Implementation of Lucas-Kanade's
Optical Flow Algorithm on Graphics Processors using NVIDIA CUDA
Tuesday September 25, 2007
Hamerschlag Hall D-210
4:30 pm
Kevin Biswas
Carnegie Mellon University
General purpose computing with programmable graphics processing units
(GPUs) exhibits great potential to solve a wide variety of numerically
intensive problems significantly faster than conventional CPUs due to
the GPU's massively-parallel architecture and superior memory
bandwidth.

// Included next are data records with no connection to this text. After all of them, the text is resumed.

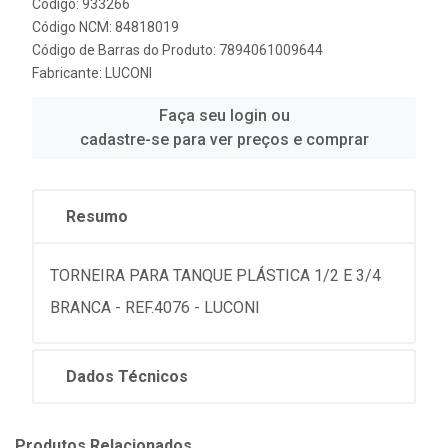
Código: 933266
Código NCM: 84818019
Código de Barras do Produto: 7894061009644
Fabricante:
LUCONI
Faça seu login ou
cadastre-se para ver preços e comprar
Resumo
TORNEIRA PARA TANQUE PLÁSTICA 1/2 E 3/4
BRANCA - REF.4076 - LUCONI
Dados Técnicos
Produtos Relacionados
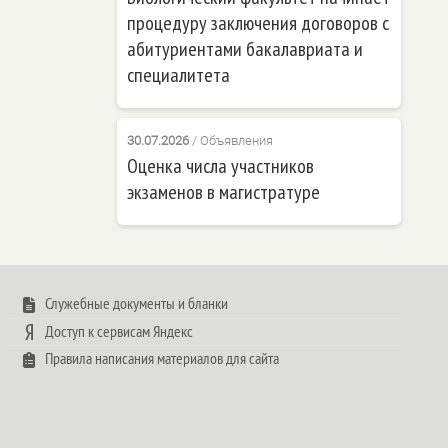
процедуру заключения договоров с
абитуриентами бакалавриата и
специалитета
30.07.2026
/
Объявления
Оценка числа участников
экзаменов в магистратуре
Служебные документы и бланки
Доступ к сервисам Яндекс
Правила написания материалов для сайта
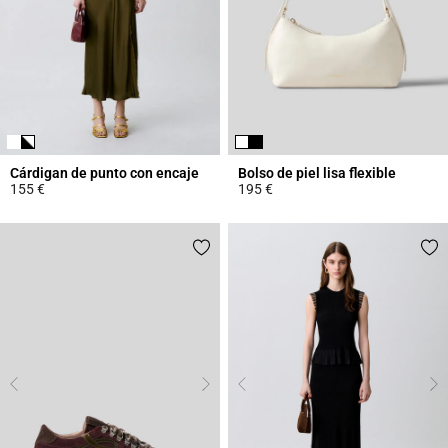
Cárdigan de punto con encaje
Bolso de piel lisa flexible
155 €
195 €
5 out of 5 Customer Rating
4,7 out of 5 Customer Rating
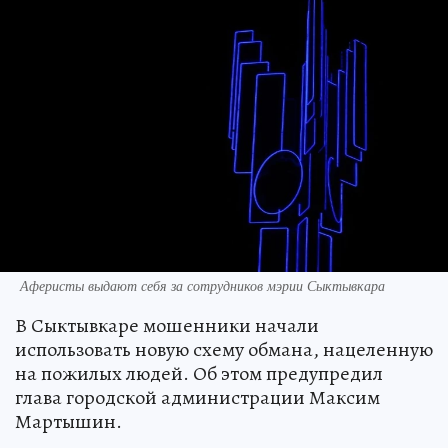
Аферисты выдают себя за сотрудников мэрии Сыктывкара
В Сыктывкаре мошенники начали
использовать новую схему обмана, нацеленную
на пожилых людей. Об этом предупредил
глава городской администрации Максим
Мартышин.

The primary challenge, however, has been to overcome the
constraints of working within a graphics programming environment and
harness the available computational power from the GPU. In early 2007,
NVIDIA released its Compute Unified Device Architecture (CUDA) platform,
a co-designed hardware and software architecture for issuing and
managing computations on the G80 GPU without the need of mapping them to
a graphics API.
As the programmability and associated programming tools for GPUs are
improving, more attention is being paid towards accelerating
compute-intensive algorithms in computer vision.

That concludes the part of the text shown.